Sunday, January 15, 2012

The Distributist Thinking of Aleksandr Solzhenitsyn

As a Distributist myself, I found this article at the Distributist Review about Aleksandr Solzhenitsyn's prominent criticism of Socialism and Capitalism to be very apropos and well written.  Indeed, distributist thinking, in which economics is subjected to human life (and not the other way around), has completely changed the way I view contemporary politics over the years.  As my wife recently put it, we are essentially caught in a war between two fatally flawed ideologies, seemingly powerless to overcome either of them.  Yet, there is a way out, and it must begin at home and in your local community.  Here is an intro from the article:
Through books like One Day in the Life of Ivan Denisovich and Gulag Archipelago, [Aleksandr] Solzhenitsyn exposed the cold realities awaiting those willing to stare down the Soviet regime. And he did not fail to deliver.

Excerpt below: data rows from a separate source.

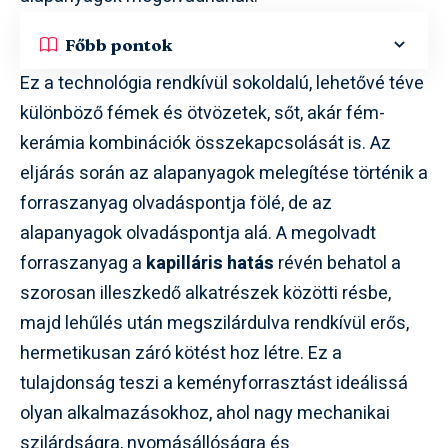
Főbb pontok
Ez a technológia rendkívül sokoldalú, lehetővé téve
különböző fémek és ötvözetek, sőt, akár fém-
kerámia kombinációk összekapcsolását is. Az
eljárás során az alapanyagok melegítése történik a
forraszanyag olvadáspontja fölé, de az
alapanyagok olvadáspontja alá. A megolvadt
forraszanyag a
kapilláris hatás
révén behatol a
szorosan illeszkedő alkatrészek közötti résbe,
majd lehűlés után megszilárdulva rendkívül erős,
hermetikusan záró kötést hoz létre. Ez a
tulajdonság teszi a keményforrasztást ideálissá
olyan alkalmazásokhoz, ahol nagy mechanikai
szilárdságra, nyomásállóságra és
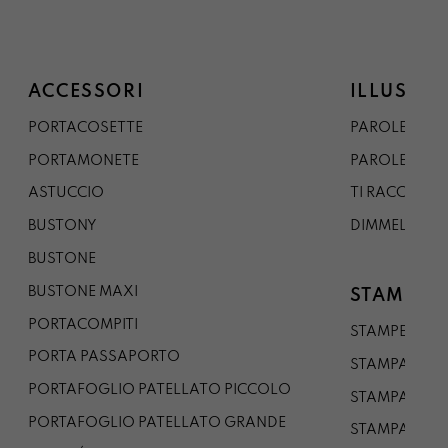
ACCESSORI
ILLUSTRA
PORTACOSETTE
PAROLE DAL 
PORTAMONETE
PAROLE DA G
ASTUCCIO
TI RACCONTO
BUSTONY
DIMMELO
BUSTONE
BUSTONE MAXI
STAMPE
PORTACOMPITI
STAMPE A5
PORTA PASSAPORTO
STAMPA A3
PORTAFOGLIO PATELLATO PICCOLO
STAMPA A1
PORTAFOGLIO PATELLATO GRANDE
STAMPA A0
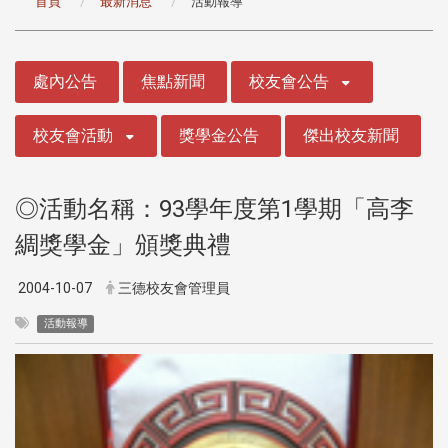
首頁
最新消息
活動報導
:::
處內公告
焦點新聞
校友會公告
校友會活動
獎學金公告
傑出校友新聞
◎活動名稱：93學年度第1學期「高李
綢獎學金」頒獎典禮
2004-10-07
三德校友會管理員
活動報導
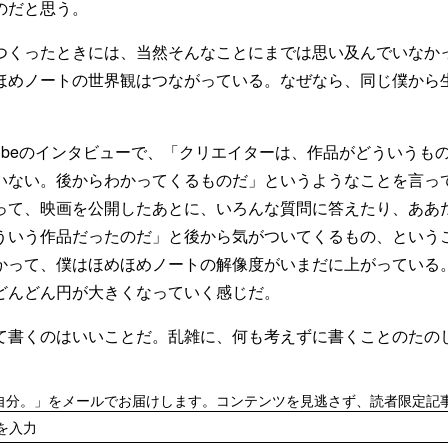
のだと思う。
つくったときには、当然そんなことにまでは思い及んでいなか
ほめノートの世界観はつながっている。なぜなら、同じ僕から
tubeのインタビューで、「クリエイターは、作品がどういうも
いない。後からわかってくるものだ」というようなことを言っ
って、映画を公開したあとに、いろんな質問に答えたり、ああ
ういう作品だったのだ」と後から気がついてくるもの、という
かって、僕はほめほめノートの解像度がいまだに上がっている
どんどん円が大きくなっていく感じだ。
て書くのはいいことだ。乱雑に、何も考えずに書くことのたの
自分。」をメールでお届けします。コンテンツを見逃さず、読者限定記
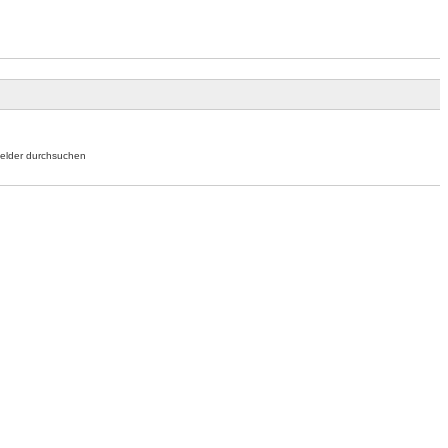
elder durchsuchen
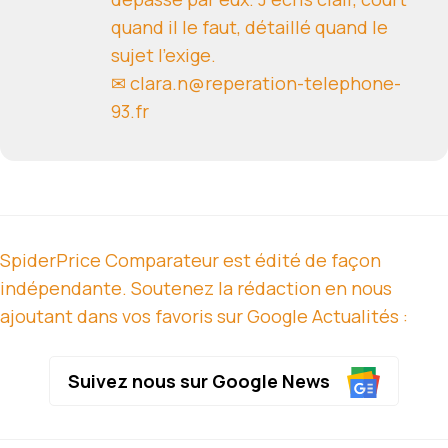
quand il le faut, détaillé quand le
sujet l'exige.
✉ clara.n@reperation-telephone-
93.fr
SpiderPrice Comparateur est édité de façon
indépendante. Soutenez la rédaction en nous
ajoutant dans vos favoris sur Google Actualités :
Suivez nous sur Google News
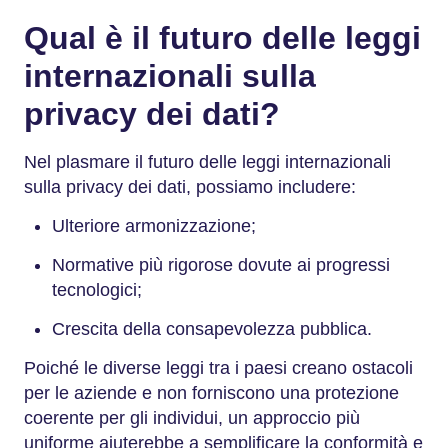
Qual è il futuro delle leggi
internazionali sulla
privacy dei dati?
Nel plasmare il futuro delle leggi internazionali
sulla privacy dei dati, possiamo includere:
Ulteriore armonizzazione;
Normative più rigorose dovute ai progressi
tecnologici;
Crescita della consapevolezza pubblica.
Poiché le diverse leggi tra i paesi creano ostacoli
per le aziende e non forniscono una protezione
coerente per gli individui, un approccio più
uniforme aiuterebbe a semplificare la conformità e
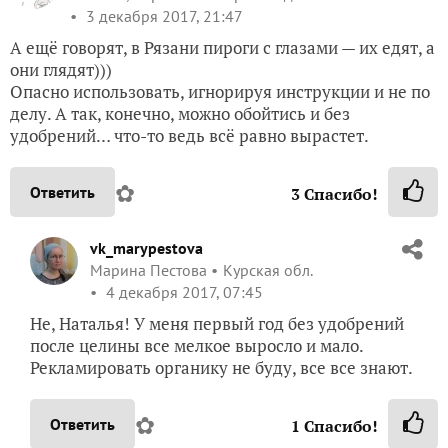
3 декабря 2017, 21:47
А ещё говорят, в Рязани пироги с глазами — их едят, а
они глядят)))
Опасно использовать, игнорируя инструкции и не по
делу. А так, конечно, можно обойтись и без
удобрений… что-то ведь всё равно вырастет.
✿
Ответить
3
Спасибо!
vk_marypestova
Марина Пестова
Курская обл.
4 декабря 2017, 07:45
Не, Наталья! У меня первый год без удобрений
после целины все мелкое выросло и мало.
Рекламировать органику не буду, все все знают.
✿
Ответить
1
Спасибо!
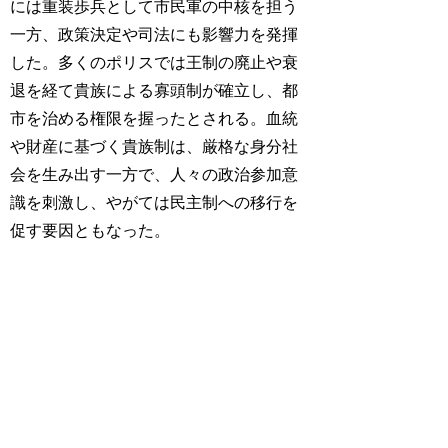
には重装歩兵として市民軍の中核を担う
一方、政策決定や司法にも影響力を発揮
した。多くのポリスでは王制の廃止や衰
退を経て貴族による寡頭制が確立し、都
市を治める権限を握ったとされる。血統
や財産に基づく貴族制は、厳格な身分社
会を生み出す一方で、人々の政治参加意
識を刺激し、やがては民主制への移行を
促す要因ともなった。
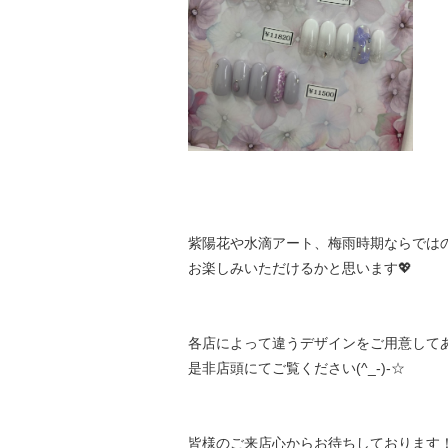
紫陽花や水滴アート、梅雨時期ならでは
お楽しみいただけるかと思います💖
各店によって違うデザインをご用意して
是非店頭にてご覧ください(^_-)-☆
皆様のご来店心からお待ちしております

Solzhenitsyn described the human cost of Communism: detentions, murders, lies, and forced labor camps for the innocent and the brave, including the author himself. 
For Europeans and Americans, Solzhenitsyn was a hero. 
But when Solzhenitsyn committed the sin of criticizing the West in front of the 1978 Harvard graduating class, and dismissed Western social and economic policies as false alternatives for the world, those same European and American thinkers once cheering Solzhenitsyn as a champion for freedom consequently berated his scrutiny and ignored Solzhenitsyn’s social, political, and economic analysis, as well as any of his proposed reforms.